THE PROBLEM - Only the lines below from the one containing "花、ガーデニング (262, 630)" to the one containing "Use in-memory database (127, 401)" should be repeated, both included and unchanged.

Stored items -

───

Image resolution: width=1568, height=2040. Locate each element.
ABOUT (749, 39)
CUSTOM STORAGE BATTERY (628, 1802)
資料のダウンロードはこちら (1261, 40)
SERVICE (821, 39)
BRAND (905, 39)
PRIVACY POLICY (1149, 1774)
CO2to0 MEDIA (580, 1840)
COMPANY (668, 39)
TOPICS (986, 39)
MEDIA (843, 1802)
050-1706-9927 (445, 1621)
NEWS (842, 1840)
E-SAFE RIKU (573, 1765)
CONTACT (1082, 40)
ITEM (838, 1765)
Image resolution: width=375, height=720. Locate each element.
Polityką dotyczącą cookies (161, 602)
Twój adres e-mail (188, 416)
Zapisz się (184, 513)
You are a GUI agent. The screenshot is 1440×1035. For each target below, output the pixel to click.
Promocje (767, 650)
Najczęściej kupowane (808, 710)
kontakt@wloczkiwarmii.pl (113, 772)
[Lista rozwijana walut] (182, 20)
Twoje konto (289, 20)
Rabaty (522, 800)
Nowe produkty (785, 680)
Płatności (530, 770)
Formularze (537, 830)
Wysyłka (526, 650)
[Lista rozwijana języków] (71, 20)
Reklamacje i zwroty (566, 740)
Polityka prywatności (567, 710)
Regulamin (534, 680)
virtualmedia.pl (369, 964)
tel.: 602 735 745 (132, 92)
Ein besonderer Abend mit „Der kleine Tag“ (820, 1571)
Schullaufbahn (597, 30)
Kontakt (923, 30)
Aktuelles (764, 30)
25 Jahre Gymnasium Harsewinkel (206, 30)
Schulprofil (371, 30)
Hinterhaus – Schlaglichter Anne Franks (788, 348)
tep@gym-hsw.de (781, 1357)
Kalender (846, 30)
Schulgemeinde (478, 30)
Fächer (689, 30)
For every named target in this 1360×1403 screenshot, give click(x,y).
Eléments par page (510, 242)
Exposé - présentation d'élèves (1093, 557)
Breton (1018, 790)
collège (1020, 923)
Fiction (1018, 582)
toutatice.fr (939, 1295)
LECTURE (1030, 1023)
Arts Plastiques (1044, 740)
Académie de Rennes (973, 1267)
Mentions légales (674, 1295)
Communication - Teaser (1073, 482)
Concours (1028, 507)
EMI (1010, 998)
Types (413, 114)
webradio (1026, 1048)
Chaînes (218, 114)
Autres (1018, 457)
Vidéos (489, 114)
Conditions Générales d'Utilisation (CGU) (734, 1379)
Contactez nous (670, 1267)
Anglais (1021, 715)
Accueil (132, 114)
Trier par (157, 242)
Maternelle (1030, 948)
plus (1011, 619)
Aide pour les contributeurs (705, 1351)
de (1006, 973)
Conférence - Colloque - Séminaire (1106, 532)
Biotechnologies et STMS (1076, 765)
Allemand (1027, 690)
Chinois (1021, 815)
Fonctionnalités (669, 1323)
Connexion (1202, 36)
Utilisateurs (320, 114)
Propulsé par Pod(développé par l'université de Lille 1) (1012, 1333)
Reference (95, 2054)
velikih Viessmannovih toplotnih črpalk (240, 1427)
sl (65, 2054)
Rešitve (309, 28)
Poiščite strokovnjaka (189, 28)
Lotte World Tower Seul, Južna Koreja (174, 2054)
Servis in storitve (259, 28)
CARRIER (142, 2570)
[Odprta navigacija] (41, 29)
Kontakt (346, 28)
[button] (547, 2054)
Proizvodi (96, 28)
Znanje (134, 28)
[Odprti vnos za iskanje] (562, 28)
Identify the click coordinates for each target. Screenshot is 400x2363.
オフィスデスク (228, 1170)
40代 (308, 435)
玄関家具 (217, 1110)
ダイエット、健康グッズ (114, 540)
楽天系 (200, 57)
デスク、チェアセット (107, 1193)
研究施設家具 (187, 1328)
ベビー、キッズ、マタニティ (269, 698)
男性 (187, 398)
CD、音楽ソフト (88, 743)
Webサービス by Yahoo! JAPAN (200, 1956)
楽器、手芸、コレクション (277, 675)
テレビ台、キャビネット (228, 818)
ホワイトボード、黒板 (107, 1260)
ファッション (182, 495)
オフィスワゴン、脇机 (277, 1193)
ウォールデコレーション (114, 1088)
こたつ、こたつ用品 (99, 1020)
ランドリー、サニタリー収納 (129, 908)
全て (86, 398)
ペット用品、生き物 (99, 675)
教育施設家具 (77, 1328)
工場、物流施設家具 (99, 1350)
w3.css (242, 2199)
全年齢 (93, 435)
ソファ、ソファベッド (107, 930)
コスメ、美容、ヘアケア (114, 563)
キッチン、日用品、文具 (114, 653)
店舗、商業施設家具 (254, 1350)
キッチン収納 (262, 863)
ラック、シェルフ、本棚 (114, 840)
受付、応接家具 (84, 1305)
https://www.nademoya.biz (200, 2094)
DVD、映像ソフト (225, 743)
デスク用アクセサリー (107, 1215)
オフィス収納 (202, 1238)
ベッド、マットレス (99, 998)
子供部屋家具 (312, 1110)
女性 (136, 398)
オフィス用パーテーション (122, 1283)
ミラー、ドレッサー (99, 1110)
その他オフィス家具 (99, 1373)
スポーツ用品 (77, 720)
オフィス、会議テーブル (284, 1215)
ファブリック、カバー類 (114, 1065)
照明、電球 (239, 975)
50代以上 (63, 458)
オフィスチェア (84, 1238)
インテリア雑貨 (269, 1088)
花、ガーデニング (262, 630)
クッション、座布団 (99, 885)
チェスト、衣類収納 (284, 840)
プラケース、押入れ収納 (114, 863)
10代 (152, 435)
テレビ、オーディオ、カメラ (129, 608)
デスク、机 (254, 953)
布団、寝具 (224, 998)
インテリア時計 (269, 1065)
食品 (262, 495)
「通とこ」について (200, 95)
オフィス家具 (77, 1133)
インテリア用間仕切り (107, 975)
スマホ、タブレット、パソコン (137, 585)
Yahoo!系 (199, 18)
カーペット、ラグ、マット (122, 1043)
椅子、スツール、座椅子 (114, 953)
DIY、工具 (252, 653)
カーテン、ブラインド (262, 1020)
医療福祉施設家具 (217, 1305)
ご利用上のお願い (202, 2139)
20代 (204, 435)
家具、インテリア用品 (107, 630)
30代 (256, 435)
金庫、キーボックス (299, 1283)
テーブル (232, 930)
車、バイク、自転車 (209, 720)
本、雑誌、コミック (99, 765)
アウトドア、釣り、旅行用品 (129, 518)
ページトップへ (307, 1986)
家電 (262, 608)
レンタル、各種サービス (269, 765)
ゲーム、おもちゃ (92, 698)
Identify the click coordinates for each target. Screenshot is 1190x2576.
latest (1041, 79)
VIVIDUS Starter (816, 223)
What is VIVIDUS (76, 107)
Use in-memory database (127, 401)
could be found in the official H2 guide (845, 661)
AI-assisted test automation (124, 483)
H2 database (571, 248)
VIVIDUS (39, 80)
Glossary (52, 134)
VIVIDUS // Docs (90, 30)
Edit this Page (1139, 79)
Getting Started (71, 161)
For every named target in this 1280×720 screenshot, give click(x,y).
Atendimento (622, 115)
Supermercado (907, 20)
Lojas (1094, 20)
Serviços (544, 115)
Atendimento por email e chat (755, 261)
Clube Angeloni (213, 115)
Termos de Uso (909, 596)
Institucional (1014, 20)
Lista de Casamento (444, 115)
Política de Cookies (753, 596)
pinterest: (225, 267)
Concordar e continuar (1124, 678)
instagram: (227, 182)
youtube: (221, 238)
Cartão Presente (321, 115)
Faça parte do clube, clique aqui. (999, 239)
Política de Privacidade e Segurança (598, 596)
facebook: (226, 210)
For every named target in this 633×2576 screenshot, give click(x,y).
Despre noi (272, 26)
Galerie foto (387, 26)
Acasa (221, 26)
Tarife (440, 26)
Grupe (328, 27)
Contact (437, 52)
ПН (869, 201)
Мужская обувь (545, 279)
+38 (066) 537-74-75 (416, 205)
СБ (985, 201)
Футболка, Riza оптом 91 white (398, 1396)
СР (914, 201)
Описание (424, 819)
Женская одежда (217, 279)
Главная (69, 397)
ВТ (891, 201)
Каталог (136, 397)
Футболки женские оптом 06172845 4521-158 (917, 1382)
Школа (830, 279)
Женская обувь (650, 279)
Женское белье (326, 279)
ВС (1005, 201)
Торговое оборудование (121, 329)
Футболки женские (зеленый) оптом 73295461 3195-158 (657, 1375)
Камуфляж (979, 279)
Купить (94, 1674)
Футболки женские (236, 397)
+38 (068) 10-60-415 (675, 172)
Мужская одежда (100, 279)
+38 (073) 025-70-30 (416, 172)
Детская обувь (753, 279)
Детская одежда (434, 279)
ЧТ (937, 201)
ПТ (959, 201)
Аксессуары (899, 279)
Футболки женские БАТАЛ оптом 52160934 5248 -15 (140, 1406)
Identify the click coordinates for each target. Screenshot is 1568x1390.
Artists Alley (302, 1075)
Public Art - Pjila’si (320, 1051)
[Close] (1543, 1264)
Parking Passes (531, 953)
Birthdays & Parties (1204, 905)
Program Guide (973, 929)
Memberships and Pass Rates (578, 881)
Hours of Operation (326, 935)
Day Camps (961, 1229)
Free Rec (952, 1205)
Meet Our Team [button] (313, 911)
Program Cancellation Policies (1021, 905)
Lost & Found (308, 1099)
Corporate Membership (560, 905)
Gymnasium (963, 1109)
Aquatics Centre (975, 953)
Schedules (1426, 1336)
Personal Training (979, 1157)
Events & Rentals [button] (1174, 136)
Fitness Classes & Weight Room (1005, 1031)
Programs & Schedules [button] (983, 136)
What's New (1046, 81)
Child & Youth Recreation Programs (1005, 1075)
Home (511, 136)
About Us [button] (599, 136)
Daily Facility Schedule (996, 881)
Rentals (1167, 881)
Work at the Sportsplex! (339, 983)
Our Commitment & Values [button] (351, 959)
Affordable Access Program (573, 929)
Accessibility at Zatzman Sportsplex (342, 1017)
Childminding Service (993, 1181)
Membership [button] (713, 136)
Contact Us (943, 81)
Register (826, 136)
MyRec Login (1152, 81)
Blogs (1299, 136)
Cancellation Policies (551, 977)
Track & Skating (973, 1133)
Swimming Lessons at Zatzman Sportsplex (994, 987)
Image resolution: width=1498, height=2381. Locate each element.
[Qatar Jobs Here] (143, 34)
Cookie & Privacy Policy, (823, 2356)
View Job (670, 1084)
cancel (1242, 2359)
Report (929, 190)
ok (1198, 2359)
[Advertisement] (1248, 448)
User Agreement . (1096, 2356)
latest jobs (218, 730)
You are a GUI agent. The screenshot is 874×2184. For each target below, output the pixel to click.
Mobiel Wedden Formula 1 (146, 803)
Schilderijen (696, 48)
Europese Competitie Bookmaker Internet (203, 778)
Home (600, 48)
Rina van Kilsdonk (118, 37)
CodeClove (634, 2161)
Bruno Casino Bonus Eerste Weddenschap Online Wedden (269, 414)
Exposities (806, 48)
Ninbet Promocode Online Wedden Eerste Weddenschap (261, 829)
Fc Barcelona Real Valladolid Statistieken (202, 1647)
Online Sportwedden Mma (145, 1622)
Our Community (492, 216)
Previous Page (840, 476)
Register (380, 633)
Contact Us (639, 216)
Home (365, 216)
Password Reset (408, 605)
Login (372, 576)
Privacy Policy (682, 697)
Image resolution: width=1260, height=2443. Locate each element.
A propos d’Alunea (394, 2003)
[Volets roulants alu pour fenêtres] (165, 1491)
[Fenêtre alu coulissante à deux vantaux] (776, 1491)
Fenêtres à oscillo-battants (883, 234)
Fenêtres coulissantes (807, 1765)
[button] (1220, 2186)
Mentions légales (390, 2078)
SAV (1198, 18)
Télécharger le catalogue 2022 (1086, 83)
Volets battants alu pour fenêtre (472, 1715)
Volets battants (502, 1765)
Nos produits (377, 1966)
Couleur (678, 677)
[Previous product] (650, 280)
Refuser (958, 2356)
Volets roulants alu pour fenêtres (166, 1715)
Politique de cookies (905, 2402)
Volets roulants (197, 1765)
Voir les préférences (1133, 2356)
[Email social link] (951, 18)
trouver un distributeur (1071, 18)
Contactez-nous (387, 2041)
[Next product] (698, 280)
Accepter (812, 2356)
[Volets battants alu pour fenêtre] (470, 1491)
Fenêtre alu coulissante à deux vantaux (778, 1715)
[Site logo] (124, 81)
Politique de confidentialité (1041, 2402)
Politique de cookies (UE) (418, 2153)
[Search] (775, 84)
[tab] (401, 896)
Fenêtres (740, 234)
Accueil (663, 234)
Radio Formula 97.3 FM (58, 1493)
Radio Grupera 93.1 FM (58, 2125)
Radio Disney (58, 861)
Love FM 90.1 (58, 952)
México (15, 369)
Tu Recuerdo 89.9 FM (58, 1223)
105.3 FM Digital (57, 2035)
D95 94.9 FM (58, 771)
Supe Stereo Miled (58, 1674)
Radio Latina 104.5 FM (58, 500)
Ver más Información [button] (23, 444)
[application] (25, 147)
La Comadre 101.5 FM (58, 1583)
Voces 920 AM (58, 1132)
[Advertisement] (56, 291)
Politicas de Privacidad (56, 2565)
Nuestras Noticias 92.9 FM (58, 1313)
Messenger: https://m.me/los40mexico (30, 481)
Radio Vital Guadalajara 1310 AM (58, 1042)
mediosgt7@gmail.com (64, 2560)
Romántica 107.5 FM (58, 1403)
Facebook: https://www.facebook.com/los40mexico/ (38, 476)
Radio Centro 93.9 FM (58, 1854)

───

EXERCISE RESULT -
花、ガーデニング (262, 630)
クッション、座布団 (99, 885)
チェスト、衣類収納 (284, 840)
プラケース、押入れ収納 (114, 863)
10代 (152, 435)
テレビ、オーディオ、カメラ (129, 608)
デスク、机 (254, 953)
布団、寝具 (224, 998)
インテリア時計 (269, 1065)
食品 (262, 495)
「通とこ」について (200, 95)
オフィス家具 (77, 1133)
インテリア用間仕切り (107, 975)
スマホ、タブレット、パソコン (137, 585)
Yahoo!系 (199, 18)
カーペット、ラグ、マット (122, 1043)
椅子、スツール、座椅子 (114, 953)
DIY、工具 (252, 653)
カーテン、ブラインド (262, 1020)
医療福祉施設家具 (217, 1305)
ご利用上のお願い (202, 2139)
20代 (204, 435)
家具、インテリア用品 (107, 630)
30代 (256, 435)
金庫、キーボックス (299, 1283)
テーブル (232, 930)
車、バイク、自転車 (209, 720)
本、雑誌、コミック (99, 765)
アウトドア、釣り、旅行用品 (129, 518)
ページトップへ (307, 1986)
家電 (262, 608)
レンタル、各種サービス (269, 765)
ゲーム、おもちゃ (92, 698)
Identify the click coordinates for each target. Screenshot is 1190x2576.
latest (1041, 79)
VIVIDUS Starter (816, 223)
What is VIVIDUS (76, 107)
Use in-memory database (127, 401)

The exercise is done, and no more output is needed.